■ Your task ■
Pull every line containing the word "jasa" from the records.

Top of Input material

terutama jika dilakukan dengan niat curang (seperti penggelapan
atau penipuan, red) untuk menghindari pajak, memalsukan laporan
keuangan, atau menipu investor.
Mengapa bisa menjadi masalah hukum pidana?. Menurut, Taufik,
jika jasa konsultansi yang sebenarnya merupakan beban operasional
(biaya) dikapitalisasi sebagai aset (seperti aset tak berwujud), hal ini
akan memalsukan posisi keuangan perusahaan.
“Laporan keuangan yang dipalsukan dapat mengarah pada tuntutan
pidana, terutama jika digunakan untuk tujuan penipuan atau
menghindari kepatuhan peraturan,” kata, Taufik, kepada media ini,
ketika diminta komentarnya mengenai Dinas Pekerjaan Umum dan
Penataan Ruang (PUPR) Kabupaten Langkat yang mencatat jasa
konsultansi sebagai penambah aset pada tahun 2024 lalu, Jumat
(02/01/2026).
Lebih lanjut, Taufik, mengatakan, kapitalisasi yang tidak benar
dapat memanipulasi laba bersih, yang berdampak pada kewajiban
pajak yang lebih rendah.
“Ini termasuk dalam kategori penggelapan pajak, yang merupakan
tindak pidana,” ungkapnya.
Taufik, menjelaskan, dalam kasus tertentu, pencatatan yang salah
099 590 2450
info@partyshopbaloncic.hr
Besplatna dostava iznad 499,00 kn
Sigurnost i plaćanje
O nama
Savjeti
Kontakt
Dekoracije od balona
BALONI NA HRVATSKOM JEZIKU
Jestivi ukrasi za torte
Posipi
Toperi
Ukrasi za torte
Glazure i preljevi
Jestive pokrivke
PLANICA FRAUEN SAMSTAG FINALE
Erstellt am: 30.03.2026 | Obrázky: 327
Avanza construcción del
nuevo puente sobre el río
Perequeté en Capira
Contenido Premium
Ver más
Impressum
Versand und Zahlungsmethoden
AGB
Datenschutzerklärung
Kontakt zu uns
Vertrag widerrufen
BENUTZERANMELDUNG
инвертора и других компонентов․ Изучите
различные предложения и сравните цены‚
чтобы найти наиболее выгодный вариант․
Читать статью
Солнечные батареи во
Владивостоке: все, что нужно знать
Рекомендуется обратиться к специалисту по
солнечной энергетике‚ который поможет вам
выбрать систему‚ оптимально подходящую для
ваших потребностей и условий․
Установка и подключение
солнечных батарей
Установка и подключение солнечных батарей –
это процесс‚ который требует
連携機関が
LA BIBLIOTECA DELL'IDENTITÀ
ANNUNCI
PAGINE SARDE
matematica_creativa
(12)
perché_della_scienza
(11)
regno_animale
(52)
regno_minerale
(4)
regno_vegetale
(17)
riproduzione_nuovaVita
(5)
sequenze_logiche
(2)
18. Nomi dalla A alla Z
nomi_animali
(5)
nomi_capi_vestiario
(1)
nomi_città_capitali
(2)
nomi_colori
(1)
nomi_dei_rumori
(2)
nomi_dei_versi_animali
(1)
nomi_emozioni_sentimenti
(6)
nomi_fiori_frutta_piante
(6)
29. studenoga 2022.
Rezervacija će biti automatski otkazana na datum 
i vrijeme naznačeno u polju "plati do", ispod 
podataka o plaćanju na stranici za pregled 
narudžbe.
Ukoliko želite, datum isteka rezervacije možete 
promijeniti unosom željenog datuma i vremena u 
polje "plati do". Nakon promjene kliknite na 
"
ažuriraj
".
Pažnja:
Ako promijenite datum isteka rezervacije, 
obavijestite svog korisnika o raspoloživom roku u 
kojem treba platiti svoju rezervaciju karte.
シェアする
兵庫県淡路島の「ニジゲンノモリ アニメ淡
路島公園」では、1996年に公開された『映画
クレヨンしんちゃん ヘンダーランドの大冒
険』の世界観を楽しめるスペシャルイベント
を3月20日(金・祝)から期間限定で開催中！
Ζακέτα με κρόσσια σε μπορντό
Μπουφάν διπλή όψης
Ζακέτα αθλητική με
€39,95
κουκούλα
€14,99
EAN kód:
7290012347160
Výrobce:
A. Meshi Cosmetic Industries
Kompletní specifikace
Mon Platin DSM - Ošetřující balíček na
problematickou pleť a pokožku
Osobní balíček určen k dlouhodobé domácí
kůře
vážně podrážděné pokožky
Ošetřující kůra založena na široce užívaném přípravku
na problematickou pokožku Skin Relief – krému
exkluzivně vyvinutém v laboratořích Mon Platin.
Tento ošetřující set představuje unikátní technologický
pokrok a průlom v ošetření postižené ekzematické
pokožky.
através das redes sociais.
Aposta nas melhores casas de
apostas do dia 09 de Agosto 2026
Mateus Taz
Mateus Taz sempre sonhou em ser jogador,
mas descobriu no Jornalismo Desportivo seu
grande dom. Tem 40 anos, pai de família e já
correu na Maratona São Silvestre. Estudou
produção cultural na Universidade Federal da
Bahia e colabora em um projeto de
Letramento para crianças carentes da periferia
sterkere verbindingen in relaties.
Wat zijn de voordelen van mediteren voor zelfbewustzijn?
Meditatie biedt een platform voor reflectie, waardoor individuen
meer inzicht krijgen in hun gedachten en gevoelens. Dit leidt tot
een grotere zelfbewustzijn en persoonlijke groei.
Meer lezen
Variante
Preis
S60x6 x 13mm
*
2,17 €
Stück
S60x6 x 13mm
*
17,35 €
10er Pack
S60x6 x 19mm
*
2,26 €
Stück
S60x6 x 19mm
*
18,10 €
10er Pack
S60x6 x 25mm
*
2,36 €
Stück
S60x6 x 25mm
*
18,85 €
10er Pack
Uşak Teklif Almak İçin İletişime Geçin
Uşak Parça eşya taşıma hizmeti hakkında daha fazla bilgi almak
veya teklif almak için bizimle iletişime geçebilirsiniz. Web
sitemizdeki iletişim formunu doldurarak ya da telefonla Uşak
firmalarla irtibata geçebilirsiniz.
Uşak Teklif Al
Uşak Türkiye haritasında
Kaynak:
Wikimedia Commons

Bottom of Input material

■ Solved problem ■
jika jasa konsultansi yang sebenarnya merupakan beban operasional
Penataan Ruang (PUPR) Kabupaten Langkat yang mencatat jasa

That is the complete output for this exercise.